'''

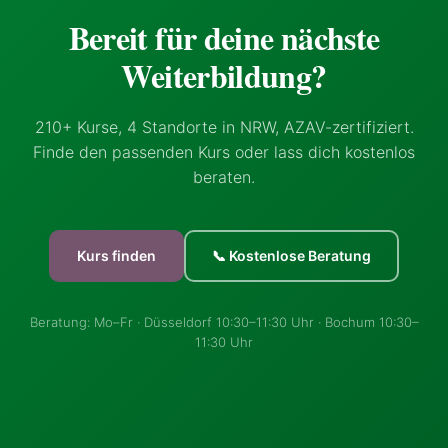
Bereit für deine nächste
Weiterbildung?
210+ Kurse, 4 Standorte in NRW, AZAV-zertifiziert.
Finde den passenden Kurs oder lass dich kostenlos
beraten.
Kurs finden
📞 Kostenlose Beratung
Beratung: Mo–Fr · Düsseldorf 10:30–11:30 Uhr · Bochum 10:30–
11:30 Uhr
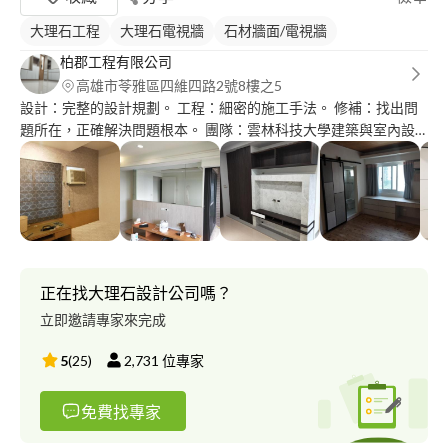
大理石工程
大理石電視牆
石材牆面/電視牆
柏郡工程有限公司
高雄市苓雅區四維四路2號8樓之5
設計：完整的設計規劃。 工程：細密的施工手法。 修補：找出問
題所在，正確解決問題根本。 團隊：雲林科技大學建築與室內設
計碩士畢業，具八年設計經驗之設計人員。 具營造監工九年經驗
之工程管理人員。 自有泥作、拆除、清潔之施工人員。 各類工程
施工團隊。
正在找大理石設計公司嗎？
立即邀請專家來完成
5
(
25
)
2,731
位專家
免費找專家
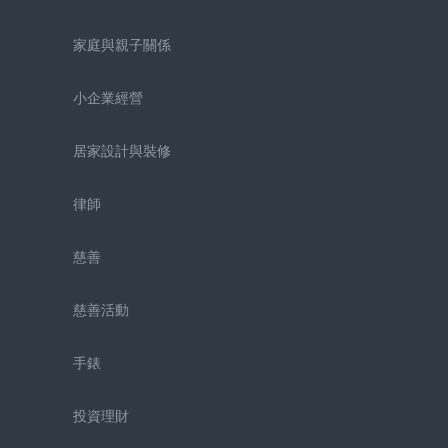
家庭與親子關係
小企業經營
居家設計與裝修
律師
慈善
慈善活動
手錶
投資理財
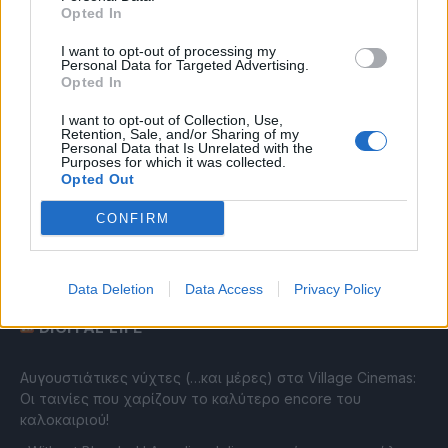
διαβούλευση
Opted In
Η επενδυτική κούρσα στην AI ξεπερνά το ένα τρισ.
I want to opt-out of processing my
δολάρια από το 2023
Personal Data for Targeted Advertising.
Opted In
Δύναμη – Ενέργεια – Ηypercomputing: Η Ελλάδα αποκτά
υποδομές και μεγαλύτερες φιλοδοξίες! [Weekly Telecom]
I want to opt-out of Collection, Use,
Retention, Sale, and/or Sharing of my
Η Cosmote Telekom στους Europe’s Climate Leaders των
Personal Data that Is Unrelated with the
Financial Times για 4η συνεχόμενη χρονιά
Purposes for which it was collected.
Opted Out
Η επιστροφή που δεν έγινε
CONFIRM
diadikasia: ο Αριστόδημος Θωμόπουλος αναλαμβάνει
Διευθύνων Σύμβουλος
Data Deletion
Data Access
Privacy Policy
DIGITAL LIFE
Αυγουστιάτικες νύχτες (…και μέρες) στα Village Cinemas:
Οι ταινίες που χαρίζουν το καλύτερο encore του
καλοκαιριού!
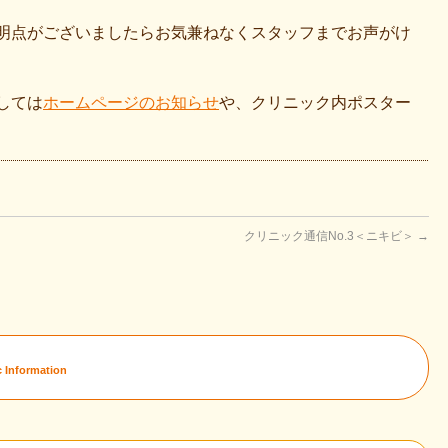
明点がございましたらお気兼ねなくスタッフまでお声がけ
しては
ホームページのお知らせ
や、クリニック内ポスター
クリニック通信No.3＜ニキビ＞
→
c Information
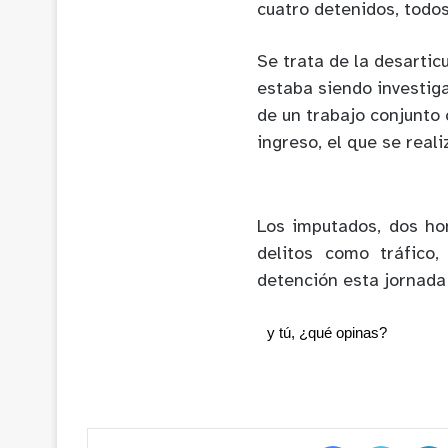
cuatro detenidos, todo
Se trata de la desartic
estaba siendo investig
de un trabajo conjunto 
ingreso, el que se real
Los imputados, dos ho
delitos como tráfico,
detención esta jornada 
y tú, ¿qué opinas?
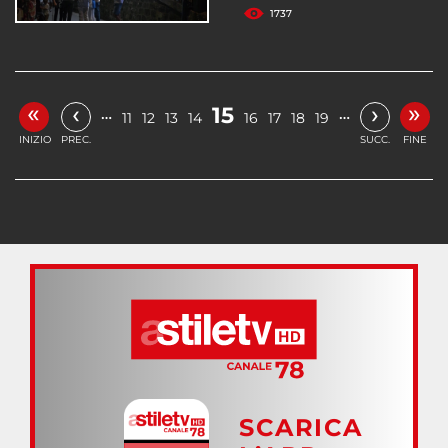
1737
«
»
‹
›
15
…
…
11
12
13
14
16
17
18
19
INIZIO
PREC.
SUCC.
FINE
SCARICA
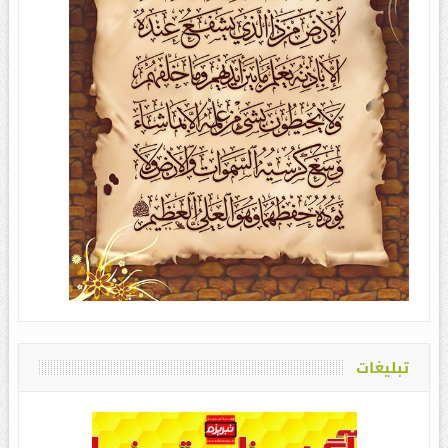
تبلیغات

'''

▶ _Problem to solve_
The task requires the full listing to be given again verbatim, without its pictures.

▶ _Written reply_
Bereit für deine nächste
Weiterbildung?
210+ Kurse, 4 Standorte in NRW, AZAV-zertifiziert.
Finde den passenden Kurs oder lass dich kostenlos
beraten.
Kurs finden
📞 Kostenlose Beratung
Beratung: Mo–Fr · Düsseldorf 10:30–11:30 Uhr · Bochum 10:30–
11:30 Uhr
大理石工程
大理石電視牆
石材牆面/電視牆
柏郡工程有限公司
高雄市苓雅區四維四路2號8樓之5
設計：完整的設計規劃。 工程：細密的施工手法。 修補：找出問
題所在，正確解決問題根本。 團隊：雲林科技大學建築與室內設
計碩士畢業，具八年設計經驗之設計人員。 具營造監工九年經驗
之工程管理人員。 自有泥作、拆除、清潔之施工人員。 各類工程
施工團隊。
正在找大理石設計公司嗎？
立即邀請專家來完成
5
(
25
)
2,731
位專家
免費找專家
家庭與親子關係
小企業經營
居家設計與裝修
律師
慈善
慈善活動
手錶
投資理財
διαβούλευση
Opted In
Η επενδυτική κούρσα στην AI ξεπερνά το ένα τρισ.
I want to opt-out of processing my
δολάρια από το 2023
Personal Data for Targeted Advertising.
Opted In
Δύναμη – Ενέργεια – Ηypercomputing: Η Ελλάδα αποκτά
υποδομές και μεγαλύτερες φιλοδοξίες! [Weekly Telecom]
I want to opt-out of Collection, Use,
Retention, Sale, and/or Sharing of my
Η Cosmote Telekom στους Europe’s Climate Leaders των
Personal Data that Is Unrelated with the
Financial Times για 4η συνεχόμενη χρονιά
Purposes for which it was collected.
Opted Out
Η επιστροφή που δεν έγινε
CONFIRM
diadikasia: ο Αριστόδημος Θωμόπουλος αναλαμβάνει
Διευθύνων Σύμβουλος
Data Deletion
Data Access
Privacy Policy
DIGITAL LIFE
Αυγουστιάτικες νύχτες (…και μέρες) στα Village Cinemas:
Οι ταινίες που χαρίζουν το καλύτερο encore του
καλοκαιριού!
明点がございましたらお気兼ねなくスタッフまでお声がけ
しては
ホームページのお知らせ
や、クリニック内ポスター
クリニック通信No.3＜ニキビ＞
→
c Information
cuatro detenidos, todo
Se trata de la desartic
estaba siendo investig
de un trabajo conjunto 
ingreso, el que se real
Los imputados, dos ho
delitos como tráfico,
detención esta jornada 
y tú, ¿qué opinas?
1737
«
»
‹
›
15
…
…
11
12
13
14
16
17
18
19
INIZIO
PREC.
SUCC.
FINE
SCARICA
تبلیغات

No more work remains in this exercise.